Data Science Using R - Lab Manual-Complete Ver 2.0 - Nov 2024
Data Science Using R - Lab Manual-Complete Ver 2.0 - Nov 2024
Dr.P.RAJASEKAR
Associate Professor,
School of Computing
SRMIST
List of Experiments
6. Write a R program to take input from the user (name and age) and display the values.
7. Write a R program to create a sequence of numbers from 20 to 50 and find the mean of
8. Write a R program to create three vectors a,b,c with 3 integers. Combine the three
vectors to become a 3×3 matrix where each column represents a vector.

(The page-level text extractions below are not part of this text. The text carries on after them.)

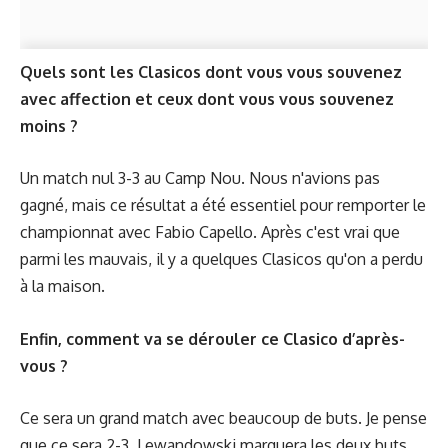
Quels sont les Clasicos dont vous vous souvenez
avec affection et ceux dont vous vous souvenez
moins ?
Un match nul 3-3 au Camp Nou. Nous n'avions pas
gagné, mais ce résultat a été essentiel pour remporter le
championnat avec Fabio Capello. Après c'est vrai que
parmi les mauvais, il y a quelques Clasicos qu'on a perdu
à la maison.
Enfin, comment va se dérouler
ce Clasico
d’après-
vous ?
Ce sera un grand match avec beaucoup de buts. Je pense
que ce sera 2-3. Lewandowski marquera les deux buts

Print the
9. Write a R program to concatenate two given matrixes of same column but different
rows.
10… Write a R program to create a data frame from four given vectors.
12. Write a R program to count the number of NA values in a data frame column.
13. Write a R program to create a simple bar plot of four subjects’ marks.
14. Write a R program to create a simple bar plot for ozone concentration in air with
“airquality” dataset.
15. Write a R program to create a histogram for maximum daily temperature for with
“airquality” dataset.
16. Write a R program to create a boxplot for the variable “wind” with “airquality” dataset.
Experiment No: 1
Aim: To perform the basic mathematical operations in R programming
Theory:
Installing Packages
The most common place to get packages from is CRAN. To install packages from CRAN you
use install.packages("packagename"). For instance, if you want to install the ggplot2
package, which is a very popular visualization package you would type the following in the
console:
# install package from CRAN
install.packages("ggplot2")
Loading Packages
Once the package is downloaded to your computer you can access the functions and
resources provided by the package in two different ways:
# load the package to use in the current R session
library(packagename)
Assignment
The first operator you’ll run into is the assignment operator. The assignment operator is used
to assign a value. For instance we can assign the value 3 to the variable x using the <-
assignment operator.
# assignment
x <- 3
Interestingly, R actually allows for five assignment operators:
# leftward assignment
x <- value
x = value
x <<- value
# rightward assignment
value -> x
value ->> x
The original assignment operator in R was <- and has continued to be the preferred among R
users. The = assignment operator was added in 2001 primarily because it is the accepted
assignment operator in many other languages and beginners to R coming from other
languages were so prone to use it.
The operators <<- is normally only used in functions which we will not get into the details.
Evaluation
We can then evaluate the variable by simply typing x at the command line which will return
the value of x. Note that prior to the value returned you’ll see ## [1] in the command line.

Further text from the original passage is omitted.